The victory of Islamic militants from Hamas in last month’s elections has meant a significant shift in political power towards Gaza from the long-dominant West Bank, home to the main parliament building.

The shift will have big implications for both the way the Palestinian Authority is run and the quest for a state that includes conservative, Islamic Gaza and the more liberal cities of the Israeli-occupied West Bank.

Any deepening in division between the territories, which Palestinians cannot move freely between, could make it even harder to achieve an eventual state in the shape that Palestinians demand.

“The greatest weight of the Palestinian Authority will shift to Gaza because of the presence of senior leaders and most likely the Hamas prime minister,” said political commentator Talal Awkal in Gaza.

President Mahmoud Abbas, a moderate from the secular former ruling party Fatah, is expected to keep spending most of his time in Ramallah in the West Bank, political centre since Palestinians gained a measure of self rule in the early 1990s.

Though united in the call for statehood, Gaza and the West Bank have long been rivals in much else.

Gaza is a densely-populated coastal strip of 1.4 million people with strong ties to Egypt, which ran the area until Israel captured it in the 1967 war.
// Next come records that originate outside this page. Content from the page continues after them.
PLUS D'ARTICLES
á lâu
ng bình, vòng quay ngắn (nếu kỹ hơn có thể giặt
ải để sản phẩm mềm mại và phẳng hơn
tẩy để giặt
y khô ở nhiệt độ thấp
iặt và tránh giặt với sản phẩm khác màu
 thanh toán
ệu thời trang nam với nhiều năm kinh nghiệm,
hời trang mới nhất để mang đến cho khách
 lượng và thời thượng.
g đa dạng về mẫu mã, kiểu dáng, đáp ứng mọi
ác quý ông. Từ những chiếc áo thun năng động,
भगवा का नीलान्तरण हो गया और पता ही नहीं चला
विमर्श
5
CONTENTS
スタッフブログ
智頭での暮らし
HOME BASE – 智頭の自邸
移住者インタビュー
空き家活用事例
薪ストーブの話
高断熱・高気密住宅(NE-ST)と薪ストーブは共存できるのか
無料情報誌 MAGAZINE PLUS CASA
The hilly West Bank is home to 2.4 million Palestinians and was under Jordan’s rule until 1967.

Both Gaza and the West Bank voted solidly for Hamas to bring a change from Abbas’s Fatah, widely accused of corruption and incompetence.

But the fact Gaza is the main power base of Hamas means that the most important decisions of a new government to be formed after Saturday’s parliament opening are likely to be made by a Hamas prime minister and his top aides in Gaza.
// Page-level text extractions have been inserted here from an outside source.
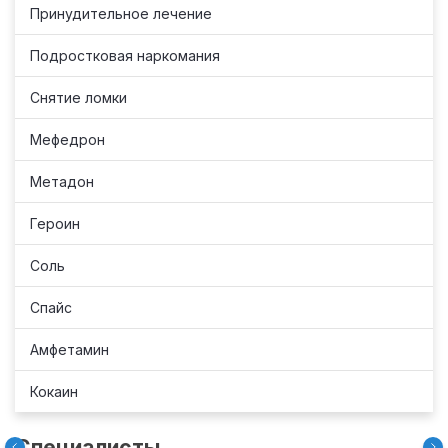
Принудительное лечение
Подростковая наркомания
Снятие ломки
Мефедрон
Метадон
Героин
Соль
Спайс
Амфетамин
Кокаин
Специалисты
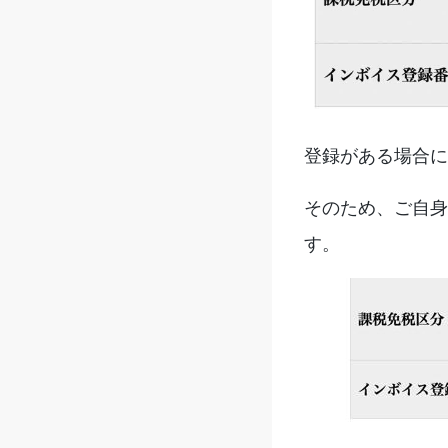
登録がある場合に
そのため、ご自身
す。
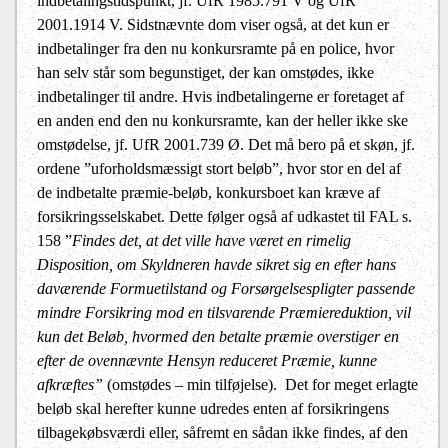
indbetalingstidspunkt, jf. UfR 1985.791 V og UfR
2001.1914 V. Sidstnævnte dom viser også, at det kun er
indbetalinger fra den nu konkursramte på en police, hvor
han selv står som begunstiget, der kan omstødes, ikke
indbetalinger til andre. Hvis indbetalingerne er foretaget af
en anden end den nu konkursramte, kan der heller ikke ske
omstødelse, jf. UfR 2001.739 Ø. Det må bero på et skøn, jf.
ordene ”uforholdsmæssigt stort beløb”, hvor stor en del af
de indbetalte præmie-beløb, konkursboet kan kræve af
forsikringsselskabet. Dette følger også af udkastet til FAL s.
158 ”
Findes det, at det ville have været en rimelig
Disposition, om Skyldneren havde sikret sig en efter hans
daværende Formuetilstand og Forsørgelsespligter passende
mindre Forsikring mod en tilsvarende Præmiereduktion, vil
kun det Beløb, hvormed den betalte præmie overstiger en
efter de ovennævnte Hensyn reduceret Præmie, kunne
afkræftes”
(omstødes – min tilføjelse).
Det for meget erlagte
beløb skal herefter kunne udredes enten af forsikringens
tilbagekøbsværdi eller, såfremt en sådan ikke findes, af den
Israeli restrictions on Hamas, formally committed to destroying the Jewish state and behind dozens of suicide bombings, mean officials and legislators are unlikely to be able to travel across Israel to the West Bank.

Gaza was growing in importance even before the election thanks to Israel’s withdrawal of troops and settlers last year.

The pullout for the first time gave the Palestinian Authority control of an entire territory with access to the outside world.

But both Hamas and Abbas will be trying to avoid any impression that the shift in influence is too decisive.

Hamas has made a point of choosing a West Banker as speaker of the new parliament, second only to Abbas in the constitutional hierarchy if not a position of great influence.

“Hamas is keen to make a balance of power between Gaza and the West Bank,” said spokesman Mushir al-Masri.

Palestinians stress that they see both Gaza and the West Bank as part of a single unit where they want statehood, with East Jerusalem as the capital, and say it would not be possible to have a state in one territory without the other.

“What we are looking at now seems to be much more of a divided entity and the whole concept of a Palestinian state is more difficult,” said Israeli analyst Gerald Steinberg.

The Palestinian concern is that Israel might be happy to see a temporary state that would include impoverished Gaza plus isolated fragments of the West Bank.

While Gaza will be the focus for internal policy, Ramallah will remain more important for Abbas as a centre for diplomacy. He has vowed to pursue peacemaking with Israel whether Hamas likes it or not.

Meanwhile, the Israeli presence in the West Bank could make it very difficult for Hamas to avoid interaction with its enemy over issues like security, roads and water supplies.

“It is less embarrassing for Hamas to have the power centre in Gaza because this way they don’t have to deal with the daily issues that require contacting Israelis,” said Bassem Zubeidi of Bir Zeit University in the West Bank.